Exercise brief:
Could you copy all of the records below exactly as they appear?

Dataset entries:
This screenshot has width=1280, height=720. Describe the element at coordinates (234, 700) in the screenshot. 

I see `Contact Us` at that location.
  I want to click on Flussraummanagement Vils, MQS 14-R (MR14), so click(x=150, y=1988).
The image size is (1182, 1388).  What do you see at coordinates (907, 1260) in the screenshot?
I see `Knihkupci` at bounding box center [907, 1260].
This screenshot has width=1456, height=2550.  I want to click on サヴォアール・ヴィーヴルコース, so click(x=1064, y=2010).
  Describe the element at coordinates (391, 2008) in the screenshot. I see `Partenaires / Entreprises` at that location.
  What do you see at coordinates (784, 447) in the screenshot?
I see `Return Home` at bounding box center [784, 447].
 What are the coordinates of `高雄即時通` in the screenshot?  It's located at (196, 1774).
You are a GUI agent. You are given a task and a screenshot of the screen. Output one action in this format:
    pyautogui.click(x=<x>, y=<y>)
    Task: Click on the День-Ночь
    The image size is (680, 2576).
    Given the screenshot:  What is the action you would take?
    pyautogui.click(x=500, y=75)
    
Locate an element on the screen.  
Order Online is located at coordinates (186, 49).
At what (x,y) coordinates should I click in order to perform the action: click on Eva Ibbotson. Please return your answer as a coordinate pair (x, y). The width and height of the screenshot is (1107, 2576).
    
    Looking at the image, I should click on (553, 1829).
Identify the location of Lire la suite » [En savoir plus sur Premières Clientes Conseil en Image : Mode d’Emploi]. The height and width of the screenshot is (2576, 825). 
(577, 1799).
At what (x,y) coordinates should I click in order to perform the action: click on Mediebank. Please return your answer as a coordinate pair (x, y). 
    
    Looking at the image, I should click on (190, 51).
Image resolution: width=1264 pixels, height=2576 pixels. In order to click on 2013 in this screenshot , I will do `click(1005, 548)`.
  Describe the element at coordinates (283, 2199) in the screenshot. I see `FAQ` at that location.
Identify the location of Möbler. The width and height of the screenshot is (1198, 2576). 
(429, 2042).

Written answer:
This screenshot has width=1280, height=720. Describe the element at coordinates (234, 700) in the screenshot. 

I see `Contact Us` at that location.
  I want to click on Flussraummanagement Vils, MQS 14-R (MR14), so click(x=150, y=1988).
The image size is (1182, 1388).  What do you see at coordinates (907, 1260) in the screenshot?
I see `Knihkupci` at bounding box center [907, 1260].
This screenshot has width=1456, height=2550.  I want to click on サヴォアール・ヴィーヴルコース, so click(x=1064, y=2010).
  Describe the element at coordinates (391, 2008) in the screenshot. I see `Partenaires / Entreprises` at that location.
  What do you see at coordinates (784, 447) in the screenshot?
I see `Return Home` at bounding box center [784, 447].
 What are the coordinates of `高雄即時通` in the screenshot?  It's located at (196, 1774).
You are a GUI agent. You are given a task and a screenshot of the screen. Output one action in this format:
    pyautogui.click(x=<x>, y=<y>)
    Task: Click on the День-Ночь
    The image size is (680, 2576).
    Given the screenshot:  What is the action you would take?
    pyautogui.click(x=500, y=75)
    
Locate an element on the screen.  
Order Online is located at coordinates (186, 49).
At what (x,y) coordinates should I click in order to perform the action: click on Eva Ibbotson. Please return your answer as a coordinate pair (x, y). The width and height of the screenshot is (1107, 2576).
    
    Looking at the image, I should click on (553, 1829).
Identify the location of Lire la suite » [En savoir plus sur Premières Clientes Conseil en Image : Mode d’Emploi]. The height and width of the screenshot is (2576, 825). 
(577, 1799).
At what (x,y) coordinates should I click in order to perform the action: click on Mediebank. Please return your answer as a coordinate pair (x, y). 
    
    Looking at the image, I should click on (190, 51).
Image resolution: width=1264 pixels, height=2576 pixels. In order to click on 2013 in this screenshot , I will do `click(1005, 548)`.
  Describe the element at coordinates (283, 2199) in the screenshot. I see `FAQ` at that location.
Identify the location of Möbler. The width and height of the screenshot is (1198, 2576). 
(429, 2042).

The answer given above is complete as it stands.